Let's use BitsAndBytes to create a quantization config before we load our pretrained model. This way, it will be quantized during loading. We'll load it in 4 bits, and we'll use the `NF4` quantization type. It constructs a quantization data type where each bin has equal area under a standard normal distribution N(0, 1) that is normalized into the range [-1, 1].

In [13]:
import torch
from transformers import AutoTokenizer, AutoModelForCausalLM, BitsAndBytesConfig

base_model_id = "EleutherAI/pythia-160m"

bnb_config = BitsAndBytesConfig(
    load_in_4bit=True,
    bnb_4bit_quant_type="nf4",
    bnb_4bit_use_double_quant=True,
    bnb_4bit_compute_dtype=torch.float32
)

# Loads base model without quantization
model = AutoModelForCausalLM.from_pretrained(base_model_id)

# Loads quantized model right away
q_model = AutoModelForCausalLM.from_pretrained(base_model_id, quantization_config=bnb_config)

`low_cpu_mem_usage` was None, now set to True since model is quantized.

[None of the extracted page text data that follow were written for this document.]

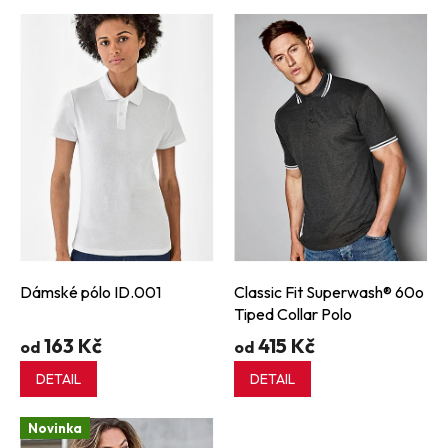
V
ý
p
i
s
p
r
o
d
u
k
t
ů
Dámské pólo ID.001
Classic Fit Superwash® 60o
Tiped Collar Polo
163 Kč
415 Kč
od
od
DETAIL
DETAIL
Novinka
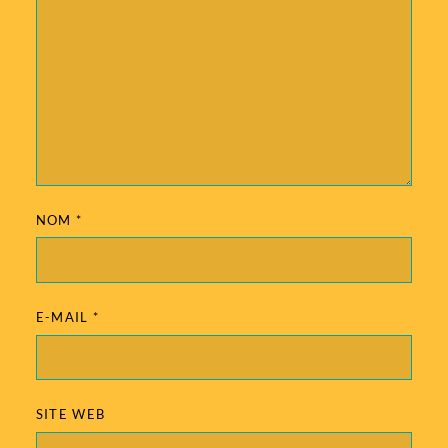
NOM
*
E-MAIL
*
SITE WEB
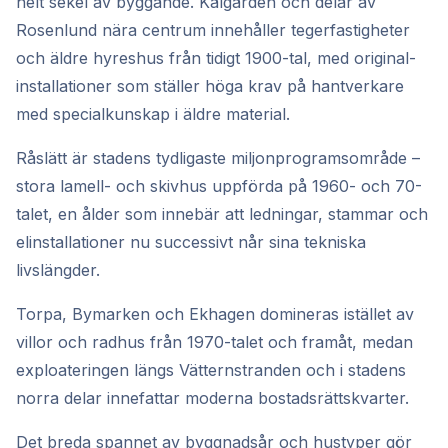
helt sekel av byggande. Kålgården och delar av
Rosenlund nära centrum innehåller tegerfastigheter
och äldre hyreshus från tidigt 1900-tal, med original-
installationer som ställer höga krav på hantverkare
med specialkunskap i äldre material.
Råslätt är stadens tydligaste miljonprogramsområde –
stora lamell- och skivhus uppförda på 1960- och 70-
talet, en ålder som innebär att ledningar, stammar och
elinstallationer nu successivt når sina tekniska
livslängder.
Torpa, Bymarken och Ekhagen domineras istället av
villor och radhus från 1970-talet och framåt, medan
exploateringen längs Vätternstranden och i stadens
norra delar innefattar moderna bostadsrättskvarter.
Det breda spannet av byggnadsår och hustyper gör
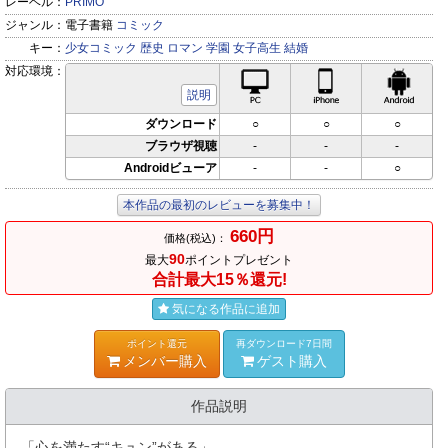
レーベル：
PRIMO
ジャンル：
電子書籍
コミック
キー：
少女コミック
歴史
ロマン
学園
女子高生
結婚
対応環境：
PC対応
iPhone対応
Andr
説明
ダウンロード
○
○
○
ブラウザ視聴
-
-
-
Androidビューア
-
-
○
本作品の最初のレビューを募集中！
660円
価格(税込)：
90
最大
ポイントプレゼント
合計最大15％還元!
気になる作品に追加
ポイント還元
再ダウンロード7日間
メンバー購入
ゲスト購入
作品説明
「心を満たす“キュン”がある」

We can use `get_memory_footprint()` method to get an estimated size of the model.

In [14]:
print(model.get_memory_footprint()/1e6, q_model.get_memory_footprint()/1e6)

702.769584 250.721688


We'll use the `model_size()` helper function to compare the models along the way in more detail.

In [15]:
# https://discuss.pytorch.org/t/finding-model-size/130275/11

def model_size(model, include_buffer=True):
    param_size = 0
    parm_list = []
    for name, param in model.named_parameters():
        subtotal = param.nelement() * param.element_size()
        parm_list.append((name, subtotal, param.requires_grad))
        param_size += subtotal
    buffer_size = 0
    if include_buffer:
        for buffer in model.buffers():
            buffer_size += buffer.nelement() * buffer.element_size()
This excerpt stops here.